* Required work:
From the records below, find each line with the string "saver" and copy it.
[Opening Supplied data section]
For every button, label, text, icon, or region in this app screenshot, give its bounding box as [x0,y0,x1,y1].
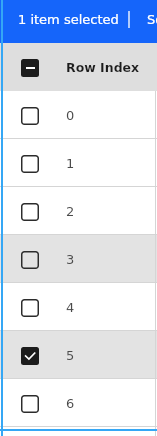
staticText: 0 [66,108,75,123]
staticText: 2 [66,204,75,219]
staticText: 1 item selected [18,12,119,27]
staticText: Sort [147,12,157,27]
staticText: 4 [66,300,75,315]
button[interactable]: Select row 6 [13,387,46,420]
staticText: 6 [66,396,75,411]
staticText: 1 [66,156,75,171]
button[interactable]: Select row 1 [0,139,157,187]
button[interactable]: Select row 3 [13,243,46,276]
button[interactable]: Row Index [66,60,140,75]
button[interactable]: Select row 2 [0,187,157,235]
button[interactable]: Select all rows [13,51,46,84]
staticText: 3 [66,252,75,267]
button[interactable]: Select row 5 [13,339,46,372]
button[interactable]: Select row 4 [13,291,46,324]
button[interactable]: Select row 2 [13,195,46,228]
button[interactable]: Select row 6 [0,379,157,427]
staticText: Row Index [66,60,140,75]
button[interactable]: Select row 0 [0,91,157,139]
button[interactable]: Select row 1 [13,147,46,180]
button[interactable]: Sort [147,12,157,27]
button[interactable]: Select row 5 [0,331,157,379]
button[interactable]: Select row 0 [13,99,46,132]
staticText: 5 [66,348,75,363]
button[interactable]: Select row 4 [0,283,157,331]
button[interactable]: Select row 3 [0,235,157,283]
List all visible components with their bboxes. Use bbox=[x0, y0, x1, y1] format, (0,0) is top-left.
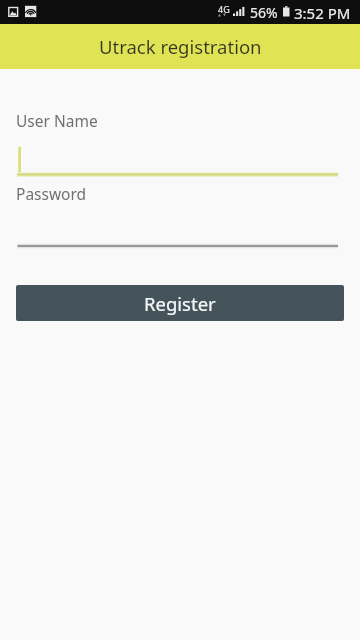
staticText: Utrack registration bbox=[99, 34, 262, 59]
staticText: Register bbox=[144, 291, 216, 316]
staticText: 4G bbox=[218, 3, 230, 15]
staticText: 56% bbox=[250, 3, 278, 22]
button[interactable]: Password input field bbox=[0, 180, 360, 252]
staticText: Password bbox=[16, 183, 87, 204]
button[interactable]: Register bbox=[16, 285, 344, 321]
staticText: 3:52 PM bbox=[294, 3, 351, 23]
staticText: User Name bbox=[16, 110, 98, 131]
button[interactable]: User Name input field bbox=[0, 104, 360, 180]
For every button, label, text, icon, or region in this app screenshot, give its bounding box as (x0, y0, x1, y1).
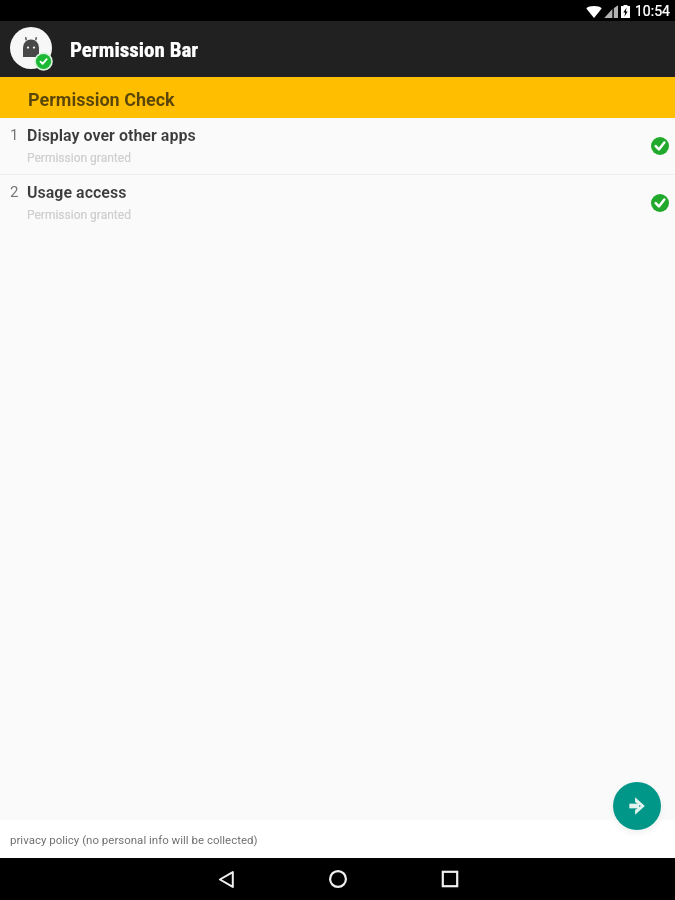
staticText: 1 (10, 126, 19, 144)
staticText: Permission granted (27, 151, 131, 165)
staticText: privacy policy (no personal info will be… (10, 833, 258, 846)
staticText: Display over other apps (27, 126, 196, 145)
button[interactable]: Back (204, 858, 248, 900)
button[interactable]: 2 (0, 175, 675, 231)
staticText: Permission Bar (70, 38, 199, 63)
button[interactable]: Next (613, 782, 661, 830)
staticText: Permission granted (27, 208, 131, 222)
staticText: 10:54 (635, 3, 670, 19)
button[interactable]: App icon (10, 27, 54, 71)
button[interactable]: 1 (0, 118, 675, 174)
button[interactable]: Recents (428, 858, 472, 900)
button[interactable]: privacy policy (no personal info will be… (0, 820, 675, 858)
staticText: Permission Check (28, 89, 175, 110)
staticText: Usage access (27, 183, 127, 202)
button[interactable]: Home (316, 858, 360, 900)
staticText: 2 (10, 183, 19, 201)
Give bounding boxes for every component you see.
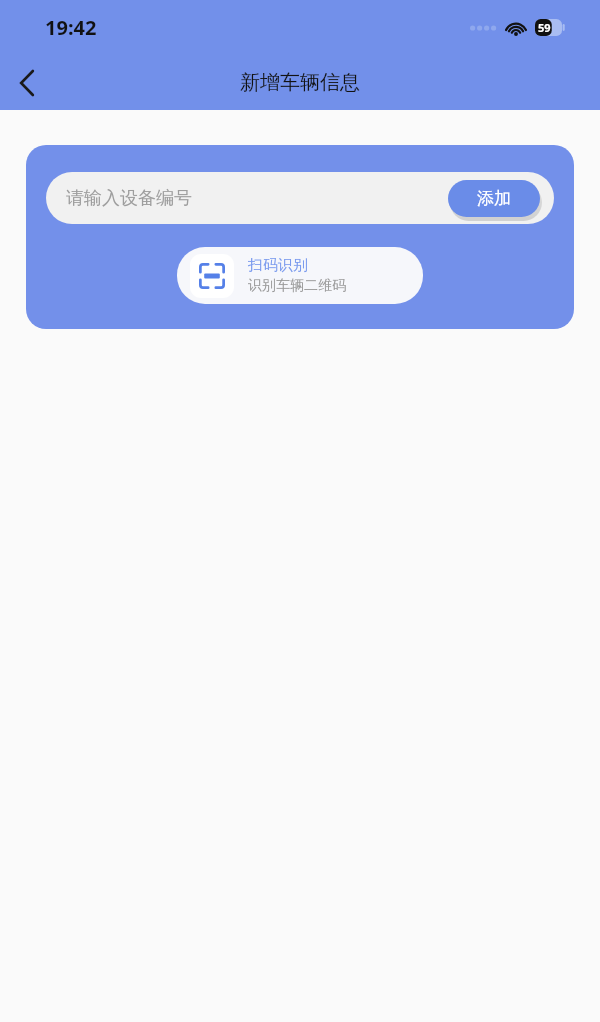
staticText: 添加 bbox=[477, 188, 511, 209]
button[interactable]: 扫码识别 bbox=[177, 247, 423, 304]
button[interactable]: 请输入设备编号 bbox=[66, 187, 192, 210]
staticText: 识别车辆二维码 bbox=[248, 277, 346, 295]
staticText: 扫码识别 bbox=[248, 256, 308, 275]
button[interactable]: 添加 bbox=[448, 180, 540, 217]
button[interactable]: Back bbox=[0, 56, 54, 110]
staticText: 19:42 bbox=[45, 14, 97, 41]
staticText: 59 bbox=[538, 20, 551, 35]
staticText: 新增车辆信息 bbox=[240, 70, 360, 95]
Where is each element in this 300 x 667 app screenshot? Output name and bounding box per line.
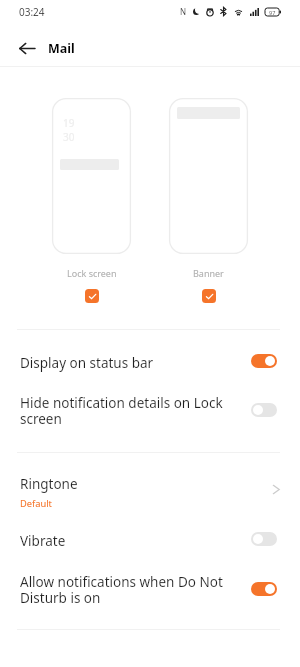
staticText: Lock screen — [67, 267, 117, 279]
button[interactable]: Lock screen enabled — [85, 289, 99, 303]
staticText: Ringtone — [20, 475, 78, 493]
button[interactable]: Display on status bar — [0, 329, 300, 391]
staticText: 03:24 — [19, 5, 45, 19]
button[interactable]: Banner enabled — [202, 289, 216, 303]
staticText: Default — [20, 497, 52, 510]
staticText: N — [180, 6, 187, 17]
staticText: Banner — [193, 267, 224, 279]
staticText: Vibrate — [20, 532, 224, 550]
staticText: Hide notification details on Lock screen — [20, 394, 224, 428]
staticText: 97 — [269, 9, 276, 16]
staticText: 19 — [63, 116, 75, 130]
button[interactable]: Allow notifications when Do Not Disturb … — [0, 570, 300, 629]
staticText: Display on status bar — [20, 354, 224, 372]
staticText: 30 — [63, 130, 75, 144]
button[interactable]: Back — [9, 31, 44, 66]
button[interactable]: Vibrate — [0, 511, 300, 570]
staticText: Allow notifications when Do Not Disturb … — [20, 573, 224, 607]
staticText: Mail — [48, 40, 75, 57]
button[interactable]: Hide notification details on Lock screen — [0, 391, 300, 452]
button[interactable]: Ringtone — [0, 452, 300, 511]
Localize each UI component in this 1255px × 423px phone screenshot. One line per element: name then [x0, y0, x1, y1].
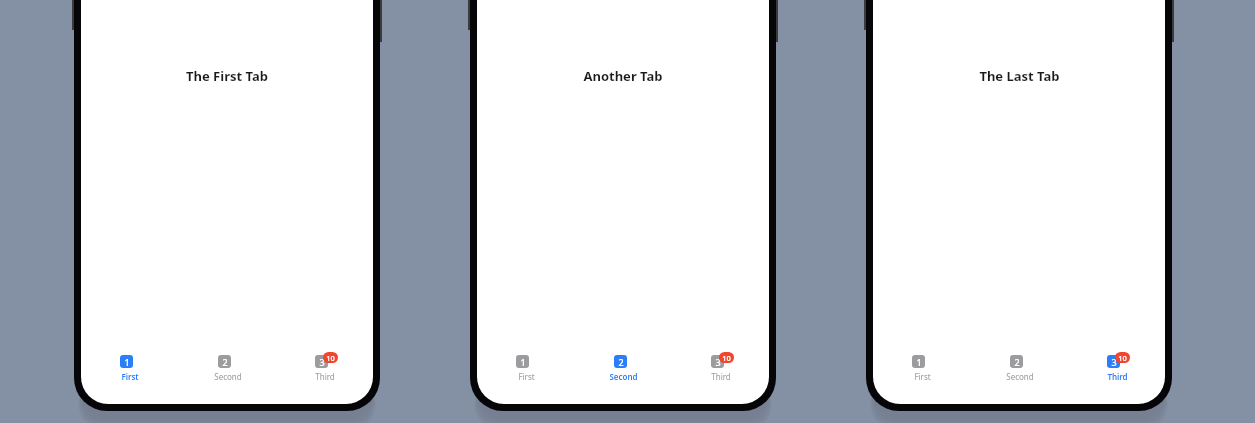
staticText: Second: [1006, 371, 1034, 382]
staticText: 10: [326, 353, 335, 363]
button[interactable]: First: [909, 352, 935, 382]
button[interactable]: Second: [609, 352, 638, 382]
other: Third: [1107, 355, 1120, 368]
other: First: [516, 355, 529, 368]
other: First: [120, 355, 133, 368]
staticText: First: [518, 371, 535, 382]
button[interactable]: First: [513, 352, 539, 382]
staticText: First: [914, 371, 931, 382]
staticText: 2: [1014, 356, 1020, 368]
button[interactable]: Second: [214, 352, 242, 382]
staticText: 3: [715, 356, 721, 368]
staticText: Third: [1107, 371, 1128, 382]
staticText: 1: [124, 356, 130, 368]
other: Second: [218, 355, 231, 368]
staticText: The Last Tab: [979, 67, 1060, 85]
button[interactable]: Third: [1104, 352, 1130, 382]
other: Second: [1010, 355, 1023, 368]
staticText: 3: [1111, 356, 1117, 368]
button[interactable]: Second: [1006, 352, 1034, 382]
staticText: 2: [222, 356, 228, 368]
button[interactable]: Third: [312, 352, 338, 382]
other: First: [912, 355, 925, 368]
staticText: Third: [315, 371, 335, 382]
other: Third: [315, 355, 328, 368]
staticText: Second: [609, 371, 638, 382]
other: Second: [614, 355, 627, 368]
staticText: 10: [722, 353, 731, 363]
staticText: The First Tab: [186, 67, 268, 85]
staticText: Second: [214, 371, 242, 382]
staticText: 2: [618, 356, 624, 368]
staticText: First: [121, 371, 139, 382]
other: Third: [711, 355, 724, 368]
staticText: Third: [711, 371, 731, 382]
button[interactable]: First: [117, 352, 143, 382]
staticText: Another Tab: [583, 67, 663, 85]
staticText: 3: [319, 356, 325, 368]
staticText: 1: [916, 356, 922, 368]
button[interactable]: Third: [708, 352, 734, 382]
staticText: 1: [520, 356, 526, 368]
staticText: 10: [1118, 353, 1127, 363]
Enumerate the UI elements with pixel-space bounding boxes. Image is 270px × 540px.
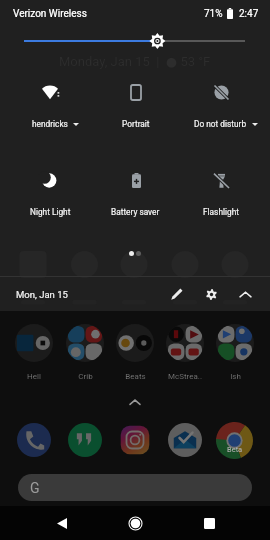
button[interactable]: Beats	[111, 324, 159, 381]
button[interactable]: Edit	[166, 283, 188, 305]
button[interactable]: Home	[120, 506, 150, 540]
staticText: Beta	[227, 445, 243, 454]
button[interactable]: Phone	[17, 423, 51, 457]
staticText: Beats	[125, 372, 146, 381]
staticText: Flashlight	[203, 207, 239, 217]
button[interactable]: Hangouts	[68, 423, 102, 457]
button[interactable]	[0, 27, 270, 57]
button[interactable]: Back	[47, 506, 77, 540]
button[interactable]: hendricks	[7, 84, 93, 129]
button[interactable]: Collapse	[234, 283, 256, 305]
button[interactable]: Crib	[61, 324, 109, 381]
staticText: Crib	[78, 372, 93, 381]
button[interactable]: G	[18, 474, 252, 501]
staticText: Night Light	[30, 207, 71, 217]
staticText: 71%	[204, 8, 223, 20]
staticText: Battery saver	[111, 207, 160, 217]
staticText: Hell	[27, 372, 41, 381]
staticText: Verizon Wireless	[13, 8, 87, 20]
button[interactable]: Portrait	[93, 84, 178, 129]
button[interactable]: Battery saver	[93, 172, 178, 217]
staticText: G	[30, 480, 40, 496]
staticText: 2:47	[239, 8, 259, 20]
staticText: hendricks	[32, 119, 68, 129]
staticText: McStrea..	[168, 372, 202, 381]
button[interactable]: McStrea..	[161, 324, 209, 381]
button[interactable]: Night Light	[7, 172, 93, 217]
button[interactable]: Chrome Beta	[216, 422, 253, 459]
button[interactable]: Ish	[211, 324, 259, 381]
staticText: Mon, Jan 15	[16, 289, 68, 300]
button[interactable]: Instagram	[118, 423, 152, 457]
button[interactable]: Hell	[10, 324, 58, 381]
staticText: Portrait	[122, 119, 150, 129]
button[interactable]: Inbox	[168, 423, 202, 457]
button[interactable]: Settings	[200, 283, 222, 305]
button[interactable]: Recents	[194, 506, 224, 540]
button[interactable]: Flashlight	[178, 172, 263, 217]
staticText: Monday, Jan 15 | ● 53 °F	[59, 54, 211, 69]
staticText: Ish	[230, 372, 241, 381]
staticText: Do not disturb	[194, 119, 247, 129]
button[interactable]: Do not disturb	[178, 84, 263, 129]
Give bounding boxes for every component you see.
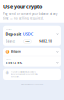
staticText: Fund	[25, 41, 29, 42]
staticText: Pay, send or convert your balance at any	[3, 12, 57, 16]
staticText: 0.0412 BTC	[6, 61, 23, 64]
staticText: Use your crypto	[3, 3, 42, 10]
staticText: Amount	[6, 58, 11, 60]
staticText: B	[6, 50, 8, 54]
staticText: Transfers settle within minutes. Network	[11, 71, 36, 73]
staticText: USDC	[23, 31, 34, 37]
button[interactable]: Fund	[23, 40, 31, 43]
button[interactable]: Amount	[3, 56, 61, 67]
staticText: i	[7, 71, 8, 74]
button[interactable]: B	[3, 48, 61, 56]
staticText: transaction.	[11, 76, 19, 78]
staticText: time — no selling required.	[3, 17, 44, 20]
staticText: $482.10	[39, 40, 52, 43]
staticText: Rates update every 15 seconds	[20, 84, 44, 85]
staticText: fees are shown before you confirm the	[11, 74, 38, 75]
staticText: PAY WITH	[6, 28, 12, 30]
staticText: Balance	[6, 40, 16, 43]
staticText: Bitcoin	[11, 50, 21, 54]
staticText: Deposit	[6, 31, 22, 37]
[Closing Supplied data section]
* Task result:
staticText: Battery saver	[111, 207, 160, 217]
button[interactable]: Battery saver	[93, 172, 178, 217]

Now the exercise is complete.